__WHAT YOU NEED TO DO__. Find how many lines of the records below contain the word "live" and write that number by itself.

__DATA TO EXAMINE__.
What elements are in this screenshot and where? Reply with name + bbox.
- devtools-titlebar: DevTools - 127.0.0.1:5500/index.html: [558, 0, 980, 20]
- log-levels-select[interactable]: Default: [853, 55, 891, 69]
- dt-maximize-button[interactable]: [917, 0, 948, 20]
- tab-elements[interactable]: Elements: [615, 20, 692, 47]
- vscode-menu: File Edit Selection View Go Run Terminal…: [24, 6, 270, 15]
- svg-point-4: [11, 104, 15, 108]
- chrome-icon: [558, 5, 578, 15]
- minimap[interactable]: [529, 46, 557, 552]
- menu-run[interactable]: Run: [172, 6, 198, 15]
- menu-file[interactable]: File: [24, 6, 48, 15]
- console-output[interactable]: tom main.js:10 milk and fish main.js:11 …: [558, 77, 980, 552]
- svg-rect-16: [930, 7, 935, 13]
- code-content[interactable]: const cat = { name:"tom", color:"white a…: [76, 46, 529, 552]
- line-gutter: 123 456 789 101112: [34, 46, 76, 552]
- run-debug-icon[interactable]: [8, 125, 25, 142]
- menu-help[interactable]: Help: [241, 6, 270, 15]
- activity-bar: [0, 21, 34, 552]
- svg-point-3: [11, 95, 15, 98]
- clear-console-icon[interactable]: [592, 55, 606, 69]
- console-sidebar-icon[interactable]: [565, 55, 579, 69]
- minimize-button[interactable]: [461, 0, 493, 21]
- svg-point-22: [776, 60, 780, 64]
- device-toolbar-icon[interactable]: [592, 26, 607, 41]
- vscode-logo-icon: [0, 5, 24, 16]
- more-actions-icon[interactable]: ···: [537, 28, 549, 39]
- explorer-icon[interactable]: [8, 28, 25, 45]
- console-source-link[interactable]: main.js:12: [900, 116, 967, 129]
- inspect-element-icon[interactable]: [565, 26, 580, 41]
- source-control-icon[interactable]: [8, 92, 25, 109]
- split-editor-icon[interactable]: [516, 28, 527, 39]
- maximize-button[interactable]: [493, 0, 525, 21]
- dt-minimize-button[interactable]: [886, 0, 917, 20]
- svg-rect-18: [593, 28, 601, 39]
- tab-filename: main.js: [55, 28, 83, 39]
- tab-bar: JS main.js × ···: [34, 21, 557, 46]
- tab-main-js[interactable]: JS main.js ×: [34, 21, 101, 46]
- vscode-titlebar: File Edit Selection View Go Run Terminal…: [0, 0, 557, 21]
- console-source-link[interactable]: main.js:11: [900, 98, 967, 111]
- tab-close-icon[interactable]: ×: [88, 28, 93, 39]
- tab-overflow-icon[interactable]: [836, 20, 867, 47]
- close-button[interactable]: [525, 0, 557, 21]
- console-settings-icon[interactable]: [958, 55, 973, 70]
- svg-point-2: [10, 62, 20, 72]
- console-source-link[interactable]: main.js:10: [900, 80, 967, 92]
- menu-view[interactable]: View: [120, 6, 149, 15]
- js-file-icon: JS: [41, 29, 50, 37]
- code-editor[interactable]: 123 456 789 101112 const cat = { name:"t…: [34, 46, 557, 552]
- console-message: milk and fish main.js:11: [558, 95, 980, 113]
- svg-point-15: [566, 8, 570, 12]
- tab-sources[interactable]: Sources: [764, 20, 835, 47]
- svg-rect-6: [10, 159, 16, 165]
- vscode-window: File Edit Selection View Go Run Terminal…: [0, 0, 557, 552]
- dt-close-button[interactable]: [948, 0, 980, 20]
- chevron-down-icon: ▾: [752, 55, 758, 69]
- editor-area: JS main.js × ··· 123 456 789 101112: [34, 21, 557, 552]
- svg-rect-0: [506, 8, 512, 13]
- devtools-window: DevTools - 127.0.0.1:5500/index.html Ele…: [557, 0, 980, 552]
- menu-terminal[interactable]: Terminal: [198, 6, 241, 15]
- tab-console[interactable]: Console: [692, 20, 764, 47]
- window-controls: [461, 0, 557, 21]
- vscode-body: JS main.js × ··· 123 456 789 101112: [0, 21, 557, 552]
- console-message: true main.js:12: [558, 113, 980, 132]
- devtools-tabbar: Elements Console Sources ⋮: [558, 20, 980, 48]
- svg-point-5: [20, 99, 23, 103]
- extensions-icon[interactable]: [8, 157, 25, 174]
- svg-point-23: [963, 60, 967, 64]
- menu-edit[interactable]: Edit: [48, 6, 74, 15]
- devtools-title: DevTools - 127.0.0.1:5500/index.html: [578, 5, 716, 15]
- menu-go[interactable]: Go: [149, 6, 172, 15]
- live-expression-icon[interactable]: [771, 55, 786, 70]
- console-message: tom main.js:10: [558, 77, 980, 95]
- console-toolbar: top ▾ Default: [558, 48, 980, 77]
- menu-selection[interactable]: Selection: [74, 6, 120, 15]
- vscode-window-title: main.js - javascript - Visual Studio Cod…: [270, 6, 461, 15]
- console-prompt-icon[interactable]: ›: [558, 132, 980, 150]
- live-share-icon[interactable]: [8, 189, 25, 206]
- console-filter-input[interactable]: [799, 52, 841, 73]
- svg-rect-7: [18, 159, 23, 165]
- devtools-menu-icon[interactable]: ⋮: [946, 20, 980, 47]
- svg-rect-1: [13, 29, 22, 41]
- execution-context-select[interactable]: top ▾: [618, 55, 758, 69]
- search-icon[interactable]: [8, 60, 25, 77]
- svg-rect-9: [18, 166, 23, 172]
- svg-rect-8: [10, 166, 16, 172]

* * *

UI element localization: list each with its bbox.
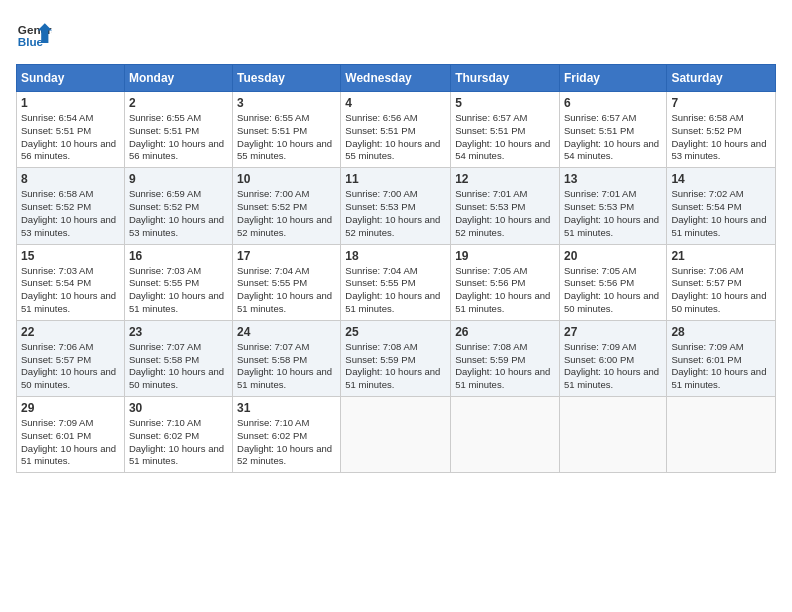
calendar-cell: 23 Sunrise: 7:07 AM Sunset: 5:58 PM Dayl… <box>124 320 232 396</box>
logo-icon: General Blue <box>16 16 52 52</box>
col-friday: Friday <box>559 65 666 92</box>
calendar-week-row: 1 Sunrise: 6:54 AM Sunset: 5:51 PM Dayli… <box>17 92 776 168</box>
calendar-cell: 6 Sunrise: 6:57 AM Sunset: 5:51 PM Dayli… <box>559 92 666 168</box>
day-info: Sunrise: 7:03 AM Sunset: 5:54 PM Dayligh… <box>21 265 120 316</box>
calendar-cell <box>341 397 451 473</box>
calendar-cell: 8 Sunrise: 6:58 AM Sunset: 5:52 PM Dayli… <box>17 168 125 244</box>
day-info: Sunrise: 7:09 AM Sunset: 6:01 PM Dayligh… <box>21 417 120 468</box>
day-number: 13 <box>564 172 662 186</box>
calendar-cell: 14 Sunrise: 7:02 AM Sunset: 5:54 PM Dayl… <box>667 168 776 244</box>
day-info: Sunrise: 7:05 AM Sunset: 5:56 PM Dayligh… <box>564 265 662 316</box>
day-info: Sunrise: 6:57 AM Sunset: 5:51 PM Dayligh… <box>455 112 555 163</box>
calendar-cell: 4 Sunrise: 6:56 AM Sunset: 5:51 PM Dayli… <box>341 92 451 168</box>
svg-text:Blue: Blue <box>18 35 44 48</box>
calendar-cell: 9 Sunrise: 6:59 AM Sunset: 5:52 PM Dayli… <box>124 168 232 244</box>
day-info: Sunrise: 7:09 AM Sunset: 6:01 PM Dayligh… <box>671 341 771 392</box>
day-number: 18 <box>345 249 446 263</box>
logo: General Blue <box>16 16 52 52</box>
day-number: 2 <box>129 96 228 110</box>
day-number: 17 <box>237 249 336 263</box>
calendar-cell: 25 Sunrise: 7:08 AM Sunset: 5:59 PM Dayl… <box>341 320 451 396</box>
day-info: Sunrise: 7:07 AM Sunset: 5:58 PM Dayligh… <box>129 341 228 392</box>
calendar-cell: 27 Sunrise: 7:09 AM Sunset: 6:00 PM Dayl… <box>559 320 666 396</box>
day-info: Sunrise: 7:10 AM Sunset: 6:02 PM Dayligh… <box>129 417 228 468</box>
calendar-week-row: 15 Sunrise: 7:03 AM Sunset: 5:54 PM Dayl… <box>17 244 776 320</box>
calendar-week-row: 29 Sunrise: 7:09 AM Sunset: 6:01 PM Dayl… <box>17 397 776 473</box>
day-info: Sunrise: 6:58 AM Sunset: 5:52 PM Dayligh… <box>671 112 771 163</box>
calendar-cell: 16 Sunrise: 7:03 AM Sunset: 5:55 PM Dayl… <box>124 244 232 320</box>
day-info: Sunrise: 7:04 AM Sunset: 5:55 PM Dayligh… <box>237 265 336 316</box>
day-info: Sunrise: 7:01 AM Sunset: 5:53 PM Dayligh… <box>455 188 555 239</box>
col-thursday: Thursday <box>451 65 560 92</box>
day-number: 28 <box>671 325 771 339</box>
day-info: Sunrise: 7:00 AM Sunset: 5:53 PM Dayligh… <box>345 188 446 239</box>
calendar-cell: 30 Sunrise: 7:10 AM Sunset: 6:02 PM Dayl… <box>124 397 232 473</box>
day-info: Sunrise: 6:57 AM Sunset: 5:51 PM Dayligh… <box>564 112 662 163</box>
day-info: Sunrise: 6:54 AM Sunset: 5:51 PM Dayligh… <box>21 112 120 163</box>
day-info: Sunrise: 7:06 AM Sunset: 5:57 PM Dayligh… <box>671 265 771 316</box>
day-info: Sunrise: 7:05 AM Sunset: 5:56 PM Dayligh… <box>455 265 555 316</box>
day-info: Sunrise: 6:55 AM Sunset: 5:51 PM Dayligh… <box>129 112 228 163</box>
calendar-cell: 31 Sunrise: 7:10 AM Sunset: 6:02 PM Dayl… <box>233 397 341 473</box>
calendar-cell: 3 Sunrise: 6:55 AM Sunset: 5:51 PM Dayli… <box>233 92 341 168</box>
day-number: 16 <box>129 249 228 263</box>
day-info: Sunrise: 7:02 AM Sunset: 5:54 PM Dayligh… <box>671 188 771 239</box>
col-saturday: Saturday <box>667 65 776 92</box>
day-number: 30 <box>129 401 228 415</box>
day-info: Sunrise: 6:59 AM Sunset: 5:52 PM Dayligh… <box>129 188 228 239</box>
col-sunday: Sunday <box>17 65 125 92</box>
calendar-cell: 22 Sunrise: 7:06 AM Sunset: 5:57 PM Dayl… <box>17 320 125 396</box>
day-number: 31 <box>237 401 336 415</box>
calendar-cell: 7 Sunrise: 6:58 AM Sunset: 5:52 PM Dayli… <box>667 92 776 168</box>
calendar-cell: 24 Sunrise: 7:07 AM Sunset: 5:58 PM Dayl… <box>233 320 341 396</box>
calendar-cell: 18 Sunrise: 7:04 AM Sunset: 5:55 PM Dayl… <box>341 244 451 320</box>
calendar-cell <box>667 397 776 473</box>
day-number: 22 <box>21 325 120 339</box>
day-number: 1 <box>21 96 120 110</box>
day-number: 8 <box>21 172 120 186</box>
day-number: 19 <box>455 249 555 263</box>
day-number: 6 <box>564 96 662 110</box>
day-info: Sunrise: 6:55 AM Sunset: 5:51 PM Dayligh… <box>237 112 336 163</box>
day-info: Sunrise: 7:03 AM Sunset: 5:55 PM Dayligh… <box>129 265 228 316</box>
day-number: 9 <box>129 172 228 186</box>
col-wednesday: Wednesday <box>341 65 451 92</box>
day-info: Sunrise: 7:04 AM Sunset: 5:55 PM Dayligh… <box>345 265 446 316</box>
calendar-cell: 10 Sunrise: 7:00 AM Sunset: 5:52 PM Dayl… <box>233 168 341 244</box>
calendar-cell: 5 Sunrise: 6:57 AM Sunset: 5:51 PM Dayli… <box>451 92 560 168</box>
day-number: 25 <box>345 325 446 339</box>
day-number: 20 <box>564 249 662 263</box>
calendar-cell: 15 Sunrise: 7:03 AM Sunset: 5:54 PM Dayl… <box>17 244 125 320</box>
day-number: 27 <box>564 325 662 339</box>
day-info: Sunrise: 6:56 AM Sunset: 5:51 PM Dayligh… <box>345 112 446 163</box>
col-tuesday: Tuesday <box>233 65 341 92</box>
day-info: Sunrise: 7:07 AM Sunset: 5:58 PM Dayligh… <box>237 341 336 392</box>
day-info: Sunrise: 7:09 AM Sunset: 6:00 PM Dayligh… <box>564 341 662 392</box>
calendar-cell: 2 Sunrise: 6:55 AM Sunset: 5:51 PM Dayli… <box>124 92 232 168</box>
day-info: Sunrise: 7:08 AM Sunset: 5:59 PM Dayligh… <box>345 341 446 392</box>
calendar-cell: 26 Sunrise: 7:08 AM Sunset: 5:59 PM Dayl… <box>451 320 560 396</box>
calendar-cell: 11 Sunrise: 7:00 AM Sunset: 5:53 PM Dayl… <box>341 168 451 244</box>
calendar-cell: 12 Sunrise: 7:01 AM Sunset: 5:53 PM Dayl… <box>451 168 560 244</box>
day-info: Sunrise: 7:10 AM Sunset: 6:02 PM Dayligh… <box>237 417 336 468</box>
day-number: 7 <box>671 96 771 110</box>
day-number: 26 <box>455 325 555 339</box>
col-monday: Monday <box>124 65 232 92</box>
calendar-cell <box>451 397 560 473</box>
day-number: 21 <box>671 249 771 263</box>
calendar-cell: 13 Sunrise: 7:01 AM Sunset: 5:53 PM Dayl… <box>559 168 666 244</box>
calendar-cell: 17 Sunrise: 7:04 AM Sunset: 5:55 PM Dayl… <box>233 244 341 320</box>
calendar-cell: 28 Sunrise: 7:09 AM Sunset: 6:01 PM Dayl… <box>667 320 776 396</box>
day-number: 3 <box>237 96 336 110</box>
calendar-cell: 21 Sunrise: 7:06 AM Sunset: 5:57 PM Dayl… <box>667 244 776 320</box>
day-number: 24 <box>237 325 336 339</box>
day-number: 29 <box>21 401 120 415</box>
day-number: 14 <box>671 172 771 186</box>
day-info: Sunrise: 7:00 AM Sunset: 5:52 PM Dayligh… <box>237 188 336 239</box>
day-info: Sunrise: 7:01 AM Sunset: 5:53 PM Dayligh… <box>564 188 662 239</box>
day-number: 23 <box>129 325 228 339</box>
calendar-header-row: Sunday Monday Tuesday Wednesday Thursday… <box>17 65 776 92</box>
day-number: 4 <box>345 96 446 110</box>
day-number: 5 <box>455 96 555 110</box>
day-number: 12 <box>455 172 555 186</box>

==

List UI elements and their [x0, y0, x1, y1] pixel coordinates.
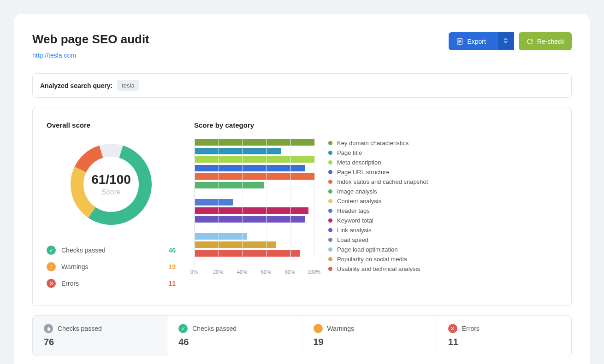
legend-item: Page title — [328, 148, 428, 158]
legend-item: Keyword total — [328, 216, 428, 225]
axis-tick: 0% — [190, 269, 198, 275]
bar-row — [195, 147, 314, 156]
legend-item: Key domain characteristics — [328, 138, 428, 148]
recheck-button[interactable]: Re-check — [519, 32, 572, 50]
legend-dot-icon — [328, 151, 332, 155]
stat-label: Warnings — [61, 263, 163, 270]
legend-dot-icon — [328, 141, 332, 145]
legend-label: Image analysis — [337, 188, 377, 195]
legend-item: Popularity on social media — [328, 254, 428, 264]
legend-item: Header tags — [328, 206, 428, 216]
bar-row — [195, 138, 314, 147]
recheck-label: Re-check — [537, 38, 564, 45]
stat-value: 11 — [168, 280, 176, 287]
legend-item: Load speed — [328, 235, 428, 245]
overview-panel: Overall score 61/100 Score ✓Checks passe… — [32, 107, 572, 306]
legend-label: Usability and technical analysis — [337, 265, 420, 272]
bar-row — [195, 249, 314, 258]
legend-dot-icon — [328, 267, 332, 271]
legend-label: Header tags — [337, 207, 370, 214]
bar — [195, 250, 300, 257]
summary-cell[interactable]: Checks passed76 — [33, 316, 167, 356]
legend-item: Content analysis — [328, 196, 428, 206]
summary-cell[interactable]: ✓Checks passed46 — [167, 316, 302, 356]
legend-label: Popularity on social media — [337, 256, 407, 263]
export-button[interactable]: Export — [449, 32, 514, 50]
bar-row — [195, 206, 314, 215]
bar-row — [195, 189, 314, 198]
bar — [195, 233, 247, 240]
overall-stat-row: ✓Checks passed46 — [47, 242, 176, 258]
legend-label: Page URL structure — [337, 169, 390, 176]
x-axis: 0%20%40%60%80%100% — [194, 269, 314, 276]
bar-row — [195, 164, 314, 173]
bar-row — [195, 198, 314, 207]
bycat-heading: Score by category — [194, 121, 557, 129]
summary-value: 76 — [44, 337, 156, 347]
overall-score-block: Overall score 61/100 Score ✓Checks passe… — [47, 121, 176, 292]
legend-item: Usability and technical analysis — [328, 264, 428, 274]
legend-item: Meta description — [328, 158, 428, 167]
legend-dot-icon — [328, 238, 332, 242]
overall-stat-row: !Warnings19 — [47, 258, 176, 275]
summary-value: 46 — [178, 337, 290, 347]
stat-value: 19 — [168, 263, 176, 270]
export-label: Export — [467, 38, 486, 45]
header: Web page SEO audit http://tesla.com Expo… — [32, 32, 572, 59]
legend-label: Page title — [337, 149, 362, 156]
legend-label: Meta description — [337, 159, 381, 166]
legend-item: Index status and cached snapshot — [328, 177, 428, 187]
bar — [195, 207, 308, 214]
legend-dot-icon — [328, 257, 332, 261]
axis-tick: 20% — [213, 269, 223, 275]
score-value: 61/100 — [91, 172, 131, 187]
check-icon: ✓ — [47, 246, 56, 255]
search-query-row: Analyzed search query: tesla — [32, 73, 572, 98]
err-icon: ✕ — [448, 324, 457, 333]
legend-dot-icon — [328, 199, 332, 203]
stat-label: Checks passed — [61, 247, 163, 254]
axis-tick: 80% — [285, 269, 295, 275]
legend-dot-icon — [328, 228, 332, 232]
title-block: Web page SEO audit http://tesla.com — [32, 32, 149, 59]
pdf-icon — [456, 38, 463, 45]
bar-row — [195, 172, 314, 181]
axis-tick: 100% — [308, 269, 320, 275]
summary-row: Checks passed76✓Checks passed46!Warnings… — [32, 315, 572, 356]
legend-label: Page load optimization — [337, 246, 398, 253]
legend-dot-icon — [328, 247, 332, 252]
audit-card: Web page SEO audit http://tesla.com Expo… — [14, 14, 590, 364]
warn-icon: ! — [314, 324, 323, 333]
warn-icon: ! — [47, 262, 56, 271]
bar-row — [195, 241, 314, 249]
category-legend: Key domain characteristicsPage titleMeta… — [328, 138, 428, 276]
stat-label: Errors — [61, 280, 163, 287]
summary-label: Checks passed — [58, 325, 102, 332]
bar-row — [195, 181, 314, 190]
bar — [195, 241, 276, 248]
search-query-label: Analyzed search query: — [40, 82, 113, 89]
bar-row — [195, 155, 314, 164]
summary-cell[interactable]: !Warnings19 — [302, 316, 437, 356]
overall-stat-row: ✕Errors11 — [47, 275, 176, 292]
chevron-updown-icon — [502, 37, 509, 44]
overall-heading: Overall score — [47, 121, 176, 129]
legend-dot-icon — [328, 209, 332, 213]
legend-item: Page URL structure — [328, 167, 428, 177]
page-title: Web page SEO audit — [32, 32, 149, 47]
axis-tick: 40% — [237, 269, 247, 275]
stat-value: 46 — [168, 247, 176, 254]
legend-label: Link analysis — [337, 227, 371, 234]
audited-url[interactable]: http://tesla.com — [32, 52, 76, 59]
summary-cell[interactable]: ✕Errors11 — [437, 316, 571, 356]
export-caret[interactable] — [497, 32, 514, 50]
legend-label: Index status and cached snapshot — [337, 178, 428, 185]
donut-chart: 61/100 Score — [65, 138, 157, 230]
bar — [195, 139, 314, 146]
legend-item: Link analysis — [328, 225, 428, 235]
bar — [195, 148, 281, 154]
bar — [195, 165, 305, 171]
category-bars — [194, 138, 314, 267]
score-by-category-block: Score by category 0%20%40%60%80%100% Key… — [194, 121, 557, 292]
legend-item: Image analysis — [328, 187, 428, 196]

__ANSWER SECTION__. 2